I really spent a long time to run the data2 denoise-paired command. I have allocated 28 processors,200GB RAM (my host computer has 32 processors and 256GB RAM) to Qiime2. However, when the program was running they are only using 2-4 core and less than 90GB RAM. is there anything wrong when I run the script?
My script as following,
time qiime dada2 denoise-paired
--i-demultiplexed-seqs SDSS-2020-demux-paired-end.qza
--p-trim-left-f 11
--p-trim-left-r 10
--p-trunc-len-f 247
--p-trunc-len-r 247
--p-n-threads 0
--o-table SDSS-2020-table.qza
--o-representative-sequences SDSS-2020-rep-seqs.qza
--o-denoising-stats SDSS-2020-denoising-stats.qza
That is a good question. I know setting --p-n-threads 0 should tell the command to use all available cores, but maybe it's incorrectly reading the number of available cores from the virtual machine. Have you tried setting --p-n-threads 28? Additionally, are you sure you're viewing the command during peak system usage there? It is possible that at some point the process was using more CPU resources than that.

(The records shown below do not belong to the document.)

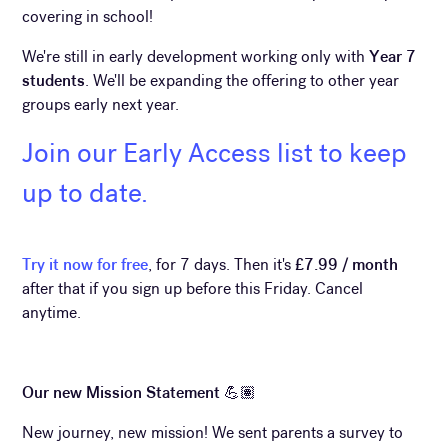
covering in school!
We're still in early development working only with
Year 7
students
. We'll be expanding the offering to other year
groups early next year.
Join our Early Access list to keep
up to date.
Try it now for free
, for 7 days. Then it's
£7.99 / month
after that if you sign up before this Friday. Cancel
anytime.
Our new Mission Statement 💪🏽
New journey, new mission! We sent parents a survey to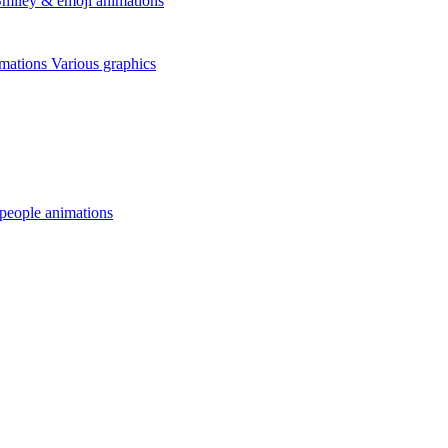
miley & emoji animations
mations
Various graphics
 people animations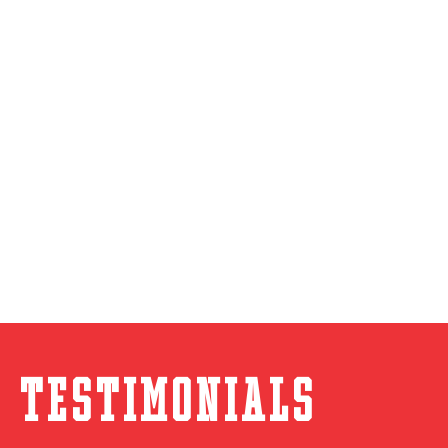
Testimonials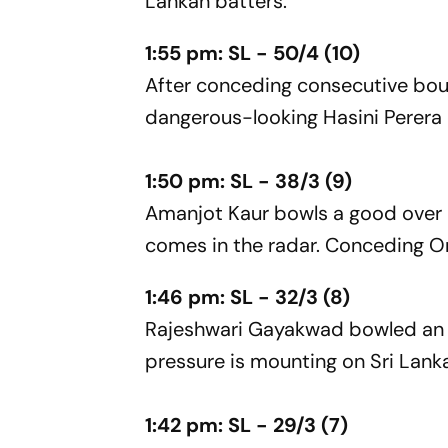
Lankan batters.
1:55 pm: SL - 50/4 (10)
After conceding consecutive bo
dangerous-looking Hasini Perera c
1:50 pm: SL - 38/3 (9)
Amanjot Kaur bowls a good over b
comes in the radar. Conceding On
1:46 pm: SL - 32/3 (8)
Rajeshwari Gayakwad bowled an e
pressure is mounting on Sri Lanka
1:42 pm: SL - 29/3 (7)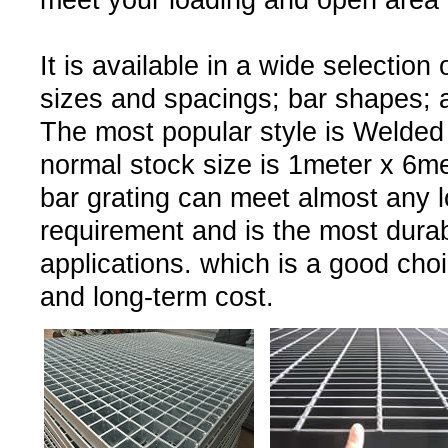
meet your loading and open area 
It is available in a wide selection 
sizes and spacings; bar shapes; a
The most popular style is Welded
normal stock size is 1meter x 6met
bar grating can meet almost any l
requirement and is the most durab
applications. which is a good choi
and long-term cost.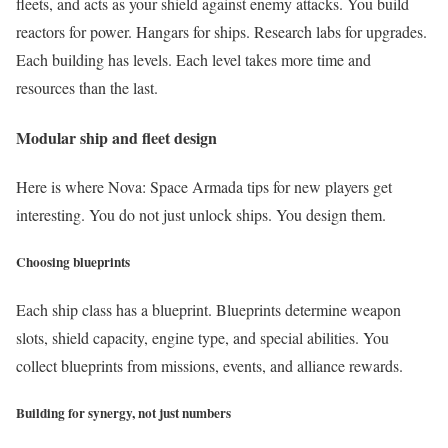
fleets, and acts as your shield against enemy attacks. You build
reactors for power. Hangars for ships. Research labs for upgrades.
Each building has levels. Each level takes more time and
resources than the last.
Modular ship and fleet design
Here is where Nova: Space Armada tips for new players get
interesting. You do not just unlock ships. You design them.
Choosing blueprints
Each ship class has a blueprint. Blueprints determine weapon
slots, shield capacity, engine type, and special abilities. You
collect blueprints from missions, events, and alliance rewards.
Building for synergy, not just numbers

Thanks for your reply.@Oddant1, I tried that but is not working. I monitored the running process, the qiime2 used 10 or 12 cores only in the first 5 -10min, after that only 2 or 3 core was used for computation. for 222 samples around 20GB, it takes about 13hours. It seemed not that too bad. But I have another error
"Denoise remaining samples ......................Error in dada_uniques(names(derep[[i]]$uniques), unname(derep[[i]]$uniques), :
Memory allocation failed."
Hi Matthew Ryan Dillon,
When I was running the "denoise paired" command in Qiime2 2020.2. They return error information. attached is the err log. Could you please check and help me solve this error?
qiime2-q2cli-err-ao9rxm00 log.txt (3.1 KB)
I have allocated 28 processors,200GB RAM (my host computer has 32 processors and 256GB RAM)
Here is the command I used,
time qiime dada2 denoise-paired
–i-demultiplexed-seqs SDSS-2020-demux-paired-end.qza
–p-trim-left-f 11
–p-trim-left-r 10
–p-trunc-len-f 247
–p-trunc-len-r 247
–p-n-threads 0
–o-table SDSS-2020-table.qza
–o-representative-sequences SDSS-2020-rep-seqs.qza
–o-denoising-stats SDSS-2020-denoising-stats.qza
@yi_zhou, I have merged this with your public question, as they are basically duplicates. In future, please post questions only once, on the public forum, so that information isn't scattered in multiple places.
@yi_zhou, it sounds like the times and resource usage you're getting are actually pretty typical.
I monitored the running process, the qiime2 used 10 or 12 cores only in the first 5 -10min, after that only 2 or 3 core was used for computation.
Not every part of DADA2 is actually parallelizable, so you aren't going to get extremely high thread usage the entire way through. That sounds like fairly normal thread utilization.
for 222 samples around 20GB, it takes about 13hours
This also sounds about right. DADA2 is performing some pretty heavy computations, and they can take a very large amount of time to run especially on sizeable data sets.
This probably happened because you tried to create too many threads. Each thread adds significantly to the amount of memory your program is using especially when you're trying to process significant amounts of data (like 20gigs). No matter how much RAM you have, you will eventually use it all if you create enough threads.
Additionally, I'm told you messaged another moderator about this issue. As stipulated in the Code of Conduct please be patient with response times. We will try to get back to you as quickly as we can.